## Record excerpts

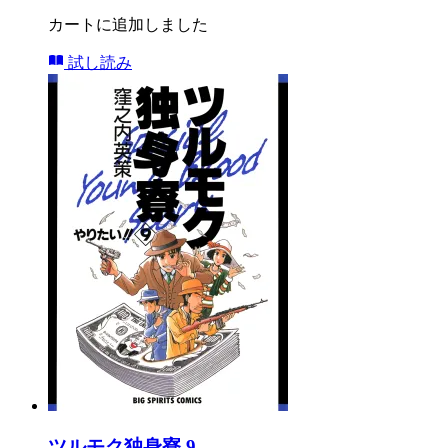
カートに追加しました
試し読み
ツルモク独身寮 9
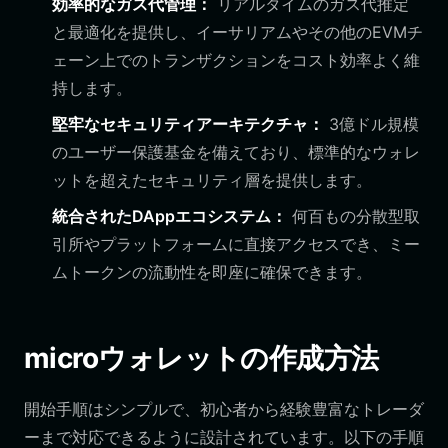
効率的なガス代管理：
リアルタイムのガス代推定
と最適化を提供し、イーサリアムやその他のEVMチ
ェーン上でのトランザクションをコスト効率よく維
持します。
堅牢なセキュリティアーキテクチャ：
3億ドル規模
のユーザー保護基金を備えており、標準的なウォレ
ットを超えたセキュリティ層を提供します。
統合されたDAppエコシステム：
何百もの分散型取
引所やプラットフォームに直接アクセスでき、ミー
ムトークンの流動性を即座に確保できます。
microウォレットの作成方法
開始手順はシンプルで、初心者から経験豊富なトレーダ
ーまで対応できるように設計されています。以下の手順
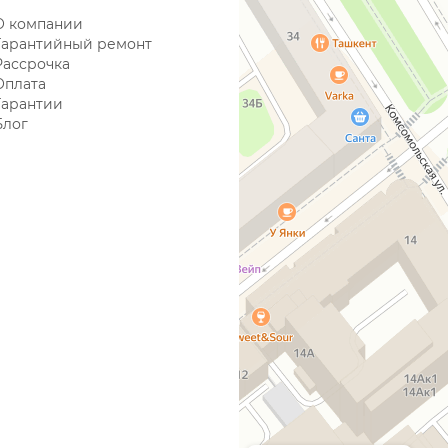
О компании
Гарантийный ремонт
Рассрочка
Оплата
Гарантии
Блог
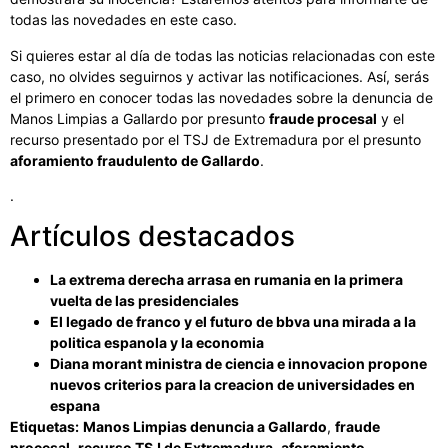
todas las novedades en este caso.
Si quieres estar al día de todas las noticias relacionadas con este
caso, no olvides seguirnos y activar las notificaciones. Así, serás
el primero en conocer todas las novedades sobre la denuncia de
Manos Limpias a Gallardo por presunto
fraude procesal
y el
recurso presentado por el TSJ de Extremadura por el presunto
aforamiento fraudulento de Gallardo
.
.
Artículos destacados
La extrema derecha arrasa en rumania en la primera
vuelta de las presidenciales
El legado de franco y el futuro de bbva una mirada a la
politica espanola y la economia
Diana morant ministra de ciencia e innovacion propone
nuevos criterios para la creacion de universidades en
espana
Etiquetas:
Manos Limpias denuncia a Gallardo
,
fraude
procesal
,
recurso TSJ de Extremadura
,
aforamiento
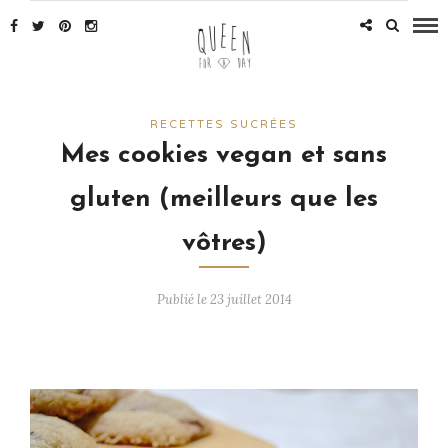
RECETTES SUCRÉES
Mes cookies vegan et sans
gluten (meilleurs que les
vôtres)
Publié le 23 juillet 2014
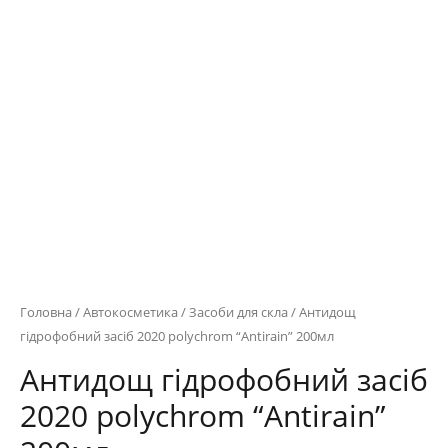
Головна
/
Автокосметика
/
Засоби для скла
/ Антидощ
гідрофобний засіб 2020 polychrom “Antirain” 200мл
Антидощ гідрофобний засіб
2020 polychrom “Antirain”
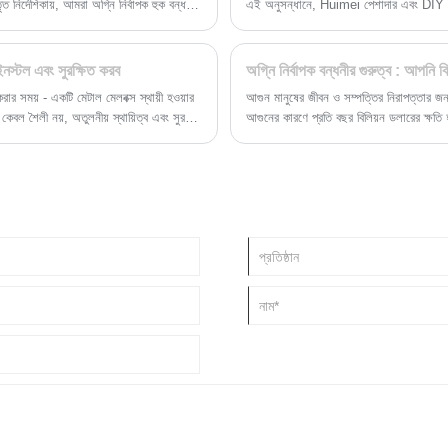
ত নির্দেশিকায়, আমরা অগ্নি নির্বাপক হুক বন্ধনীর
এই অনুসন্ধানে, Huimei পেশাদার এবং DIY উত্
শক্তিশালী ধাতব শেলফ বন্ধনীর ক্ষেত্রে আসে।
নস্টল এবং সুরক্ষিত করব
অগ্নি নির্বাপক বন্ধনীর গুরুত্ব : আপনি
ার সময় - একটি মেটাল মেলবক্স স্থায়ী হওয়ার
আগুন মানুষের জীবন ও সম্পত্তির নিরাপত্তার জন্য 
বল শৈলী নয়, অতুলনীয় স্থায়িত্ব এবং সুরক্ষার
আগুনের কারণে প্রতি বছর বিলিয়ন ডলারের ক্ষতি হয়
ল ​​​​নিরাপত্তা নিয়ে চিন্তিত হন তবে আপনি
একটি হিসাবে কাজ করে৷ প্রাথমিক অগ্নি লড়াইয়ে এক
্টলেশনের মাধ্যমে চলুন যাতে এটি বছরের পর
নিজস্ব মানের উপর নির্ভর করে না, তবে তারা যে প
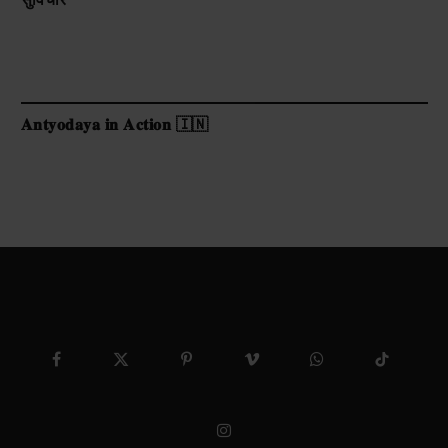
𝐀𝐧𝐭𝐲𝐨𝐝𝐚𝐲𝐚 𝐢𝐧 𝐀𝐜𝐭𝐢𝐨𝐧 🇮🇳
Facebook
X
Pinterest
Vimeo
WhatsApp
TikTok
(Twitter)
Instagram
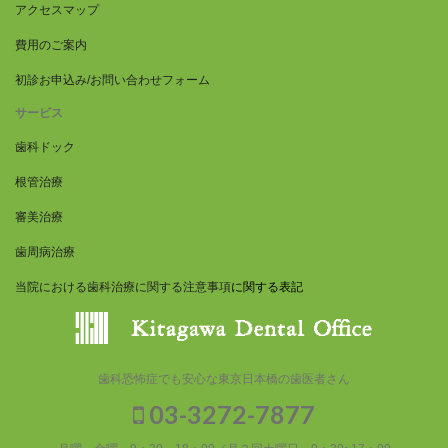
アクセスマップ
費用のご案内
初診お申込み/お問い合わせフォーム
サービス
歯科ドック
根管治療
審美治療
歯周病治療
当院における歯科治療に関する注意事項
に関する表記
歯科恐怖症でも安心な東京日本橋の歯医者さん
03-3272-7877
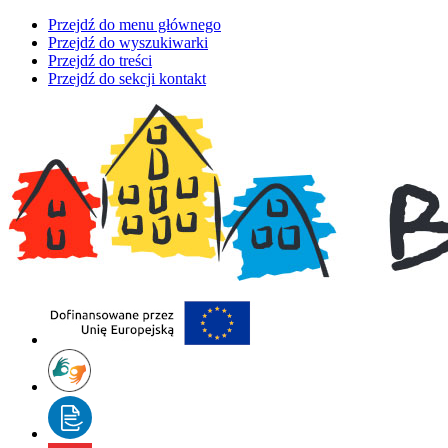
Przejdź do menu głównego
Przejdź do wyszukiwarki
Przejdź do treści
Przejdź do sekcji kontakt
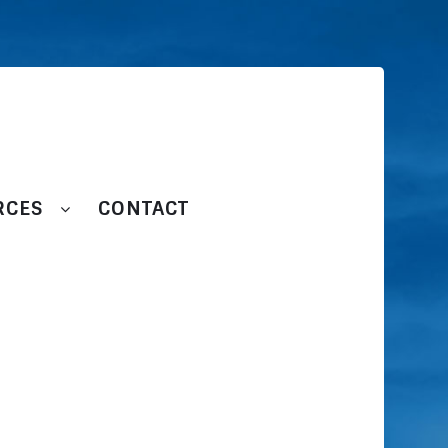
RCES
CONTACT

## Action item
Transcribe the entries above verbatim, omitting their pictures.

## Reply to the task
カートに追加しました
試し読み
ツルモク独身寮 9
効率的なガス代管理：
リアルタイムのガス代推定
と最適化を提供し、イーサリアムやその他のEVMチ
ェーン上でのトランザクションをコスト効率よく維
持します。
堅牢なセキュリティアーキテクチャ：
3億ドル規模
のユーザー保護基金を備えており、標準的なウォレ
ットを超えたセキュリティ層を提供します。
統合されたDAppエコシステム：
何百もの分散型取
引所やプラットフォームに直接アクセスでき、ミー
ムトークンの流動性を即座に確保できます。
microウォレットの作成方法
開始手順はシンプルで、初心者から経験豊富なトレーダ
ーまで対応できるように設計されています。以下の手順
О компании
Гарантийный ремонт
Рассрочка
Оплата
Гарантии
Блог
todas las novedades en este caso.
Si quieres estar al día de todas las noticias relacionadas con este
caso, no olvides seguirnos y activar las notificaciones. Así, serás
el primero en conocer todas las novedades sobre la denuncia de
Manos Limpias a Gallardo por presunto
fraude procesal
y el
recurso presentado por el TSJ de Extremadura por el presunto
aforamiento fraudulento de Gallardo
.
.
Artículos destacados
La extrema derecha arrasa en rumania en la primera
vuelta de las presidenciales
El legado de franco y el futuro de bbva una mirada a la
politica espanola y la economia
Diana morant ministra de ciencia e innovacion propone
nuevos criterios para la creacion de universidades en
espana
Etiquetas:
Manos Limpias denuncia a Gallardo
,
fraude
procesal
,
recurso TSJ de Extremadura
,
aforamiento
RECETTES SUCRÉES
Mes cookies vegan et sans
gluten (meilleurs que les
vôtres)
Publié le 23 juillet 2014
Головна
/
Автокосметика
/
Засоби для скла
/ Антидощ
гідрофобний засіб 2020 polychrom “Antirain” 200мл
Антидощ гідрофобний засіб
2020 polychrom “Antirain”
ত নির্দেশিকায়, আমরা অগ্নি নির্বাপক হুক বন্ধনীর
এই অনুসন্ধানে, Huimei পেশাদার এবং DIY উত্
শক্তিশালী ধাতব শেলফ বন্ধনীর ক্ষেত্রে আসে।
নস্টল এবং সুরক্ষিত করব
অগ্নি নির্বাপক বন্ধনীর গুরুত্ব : আপনি
ার সময় - একটি মেটাল মেলবক্স স্থায়ী হওয়ার
আগুন মানুষের জীবন ও সম্পত্তির নিরাপত্তার জন্য 
বল শৈলী নয়, অতুলনীয় স্থায়িত্ব এবং সুরক্ষার
আগুনের কারণে প্রতি বছর বিলিয়ন ডলারের ক্ষতি হয়
ল ​​​​নিরাপত্তা নিয়ে চিন্তিত হন তবে আপনি
একটি হিসাবে কাজ করে৷ প্রাথমিক অগ্নি লড়াইয়ে এক
্টলেশনের মাধ্যমে চলুন যাতে এটি বছরের পর
নিজস্ব মানের উপর নির্ভর করে না, তবে তারা যে প
𝐀𝐧𝐭𝐲𝐨𝐝𝐚𝐲𝐚 𝐢𝐧 𝐀𝐜𝐭𝐢𝐨𝐧 🇮🇳
Facebook
X
Pinterest
Vimeo
WhatsApp
TikTok
(Twitter)
Instagram
アクセスマップ
費用のご案内
初診お申込み/お問い合わせフォーム
サービス
歯科ドック
根管治療
審美治療
歯周病治療
当院における歯科治療に関する注意事項
に関する表記
歯科恐怖症でも安心な東京日本橋の歯医者さん
03-3272-7877
Przejdź do menu głównego
Przejdź do wyszukiwarki
Przejdź do treści
Przejdź do sekcji kontakt
RCES
CONTACT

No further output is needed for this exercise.